→ YOUR INSTRUCTIONS: The expected output is exactly the lines below, starting at the line with "Type de transaction" and ending at the line with "Plus de critères", both included; no other line belongs in it.

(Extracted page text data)
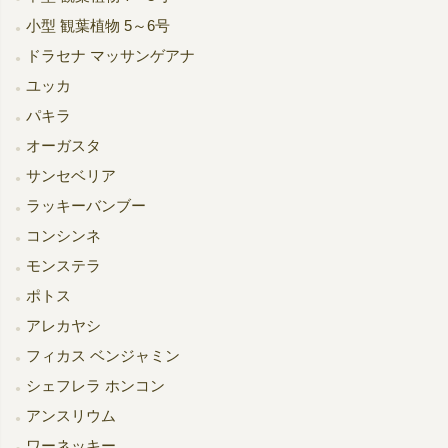
小型 観葉植物 5～6号
ドラセナ マッサンゲアナ
ユッカ
パキラ
オーガスタ
サンセベリア
ラッキーバンブー
コンシンネ
モンステラ
ポトス
アレカヤシ
フィカス ベンジャミン
シェフレラ ホンコン
アンスリウム
ワーネッキー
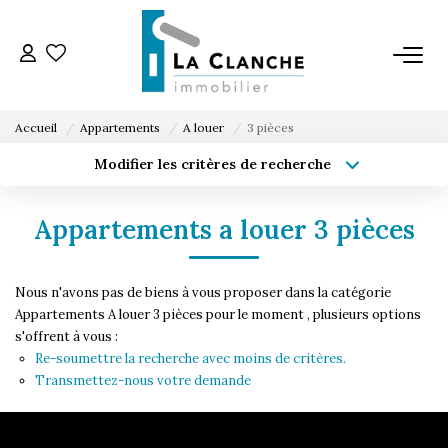
L'AGENCE
Accueil
Appartements
A louer
3 pièces
L'ÉQUIPE
Modifier les critères de recherche
Type de transaction
Localisation
Acheter
Localisation
VENTE
Appartements a louer 3 pièces
Type de bien
Sélectionnez...
Surface min
LOCATION
Nous n'avons pas de biens à vous proposer dans la catégorie
Budget max
Plus de critères
Appartements A louer 3 pièces pour le moment , plusieurs options
s'offrent à vous :
ESTIMATION
Créer une alerte
Re-soumettre la recherche avec moins de critères.
Transmettez-nous votre demande
SERVICE LOCATION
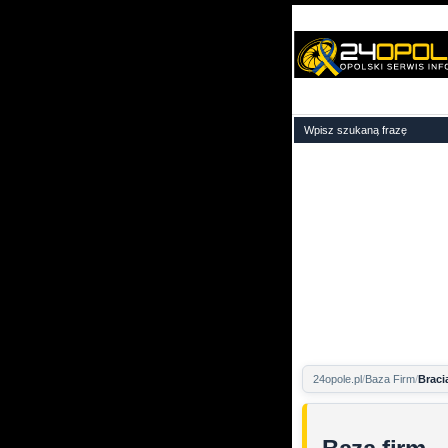
24opole.pl
Baza Firm
Braci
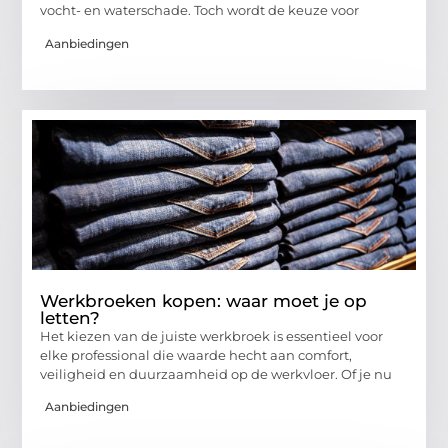
vocht- en waterschade. Toch wordt de keuze voor
Aanbiedingen
Werkbroeken kopen: waar moet je op
letten?
Het kiezen van de juiste werkbroek is essentieel voor
elke professional die waarde hecht aan comfort,
veiligheid en duurzaamheid op de werkvloer. Of je nu
Aanbiedingen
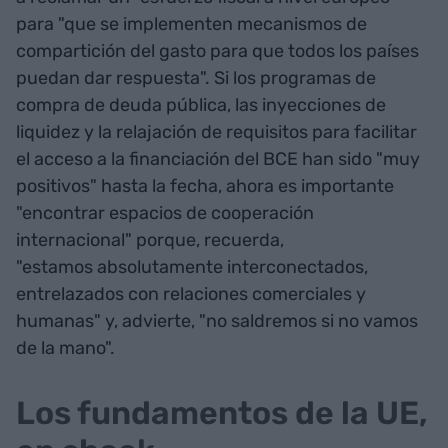
para "que se implementen mecanismos de
compartición del gasto para que todos los países
puedan dar respuesta". Si los programas de
compra de deuda pública, las inyecciones de
liquidez y la relajación de requisitos para facilitar
el acceso a la financiación del BCE han sido "muy
positivos" hasta la fecha, ahora es importante
"encontrar espacios de cooperación
internacional" porque, recuerda,
"estamos absolutamente interconectados,
entrelazados con relaciones comerciales y
humanas" y, advierte, "no saldremos si no vamos
de la mano".
Los fundamentos de la UE,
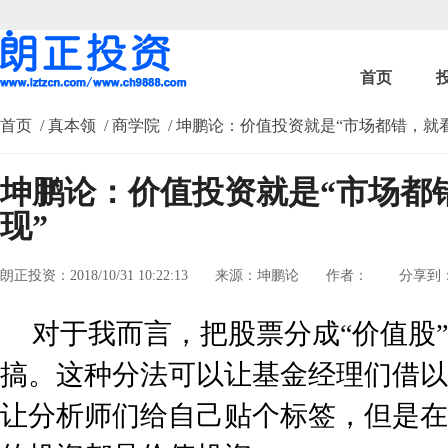
首页
首页
/ 真本领
/ 商学院
/ 坤鹏论：价值投资就是“市场都错，就
坤鹏论：价值投资就是“市场都
现”
朗正投资：2018/10/31 10:22:13
来源：坤鹏论
作者：
分享到
对于我而言，把股票分成“价值股”
搞。这种分法可以让基金经理们借以
让分析师们给自己贴个标签，但是在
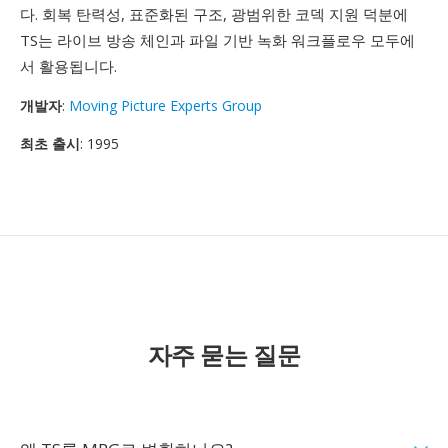
다. 회복 탄력성, 표준화된 구조, 광범위한 코덱 지원 덕분에
TS는 라이브 방송 체인과 파일 기반 녹화 워크플로우 모두에
서 활용됩니다.
개발자
:
Moving Picture Experts Group
최초 출시
: 1995
자주 묻는 질문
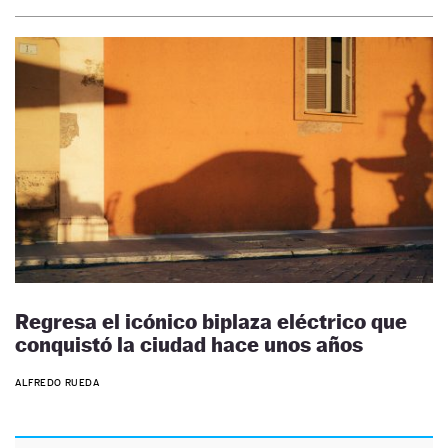
Regresa el icónico biplaza eléctrico que
conquistó la ciudad hace unos años
ALFREDO RUEDA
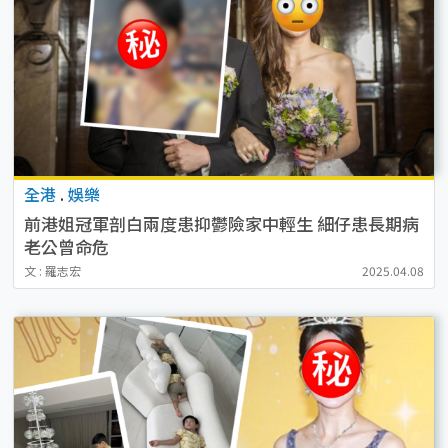
全港
.
娛樂
前港姐冠軍剖白兩度患抑鬱險家中輕生 細仔患長期病
老公曾命危
文 : 羅志宏
2025.04.08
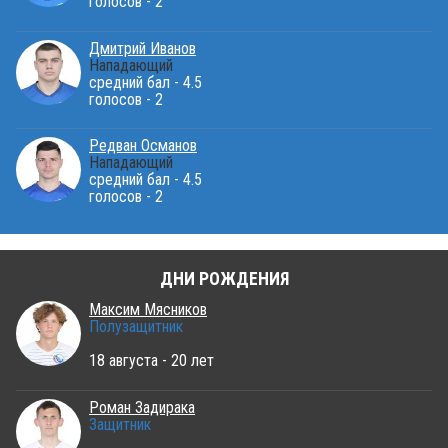
голосов - 2
Дмитрий Иванов
Нападающий
средний бал - 4.5
голосов - 2
Редван Османов
Нападающий
средний бал - 4.5
голосов - 2
ДНИ РОЖДЕНИЯ
Максим Мясников
Полузащитник
18 августа - 20 лет
Роман Задирака
Защитник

→ WRITTEN RESPONSE:
Type de transaction
Localisation
Acheter
Localisation
VENTE
Appartements a louer 3 pièces
Type de bien
Sélectionnez...
Surface min
LOCATION
Nous n'avons pas de biens à vous proposer dans la catégorie
Budget max
Plus de critères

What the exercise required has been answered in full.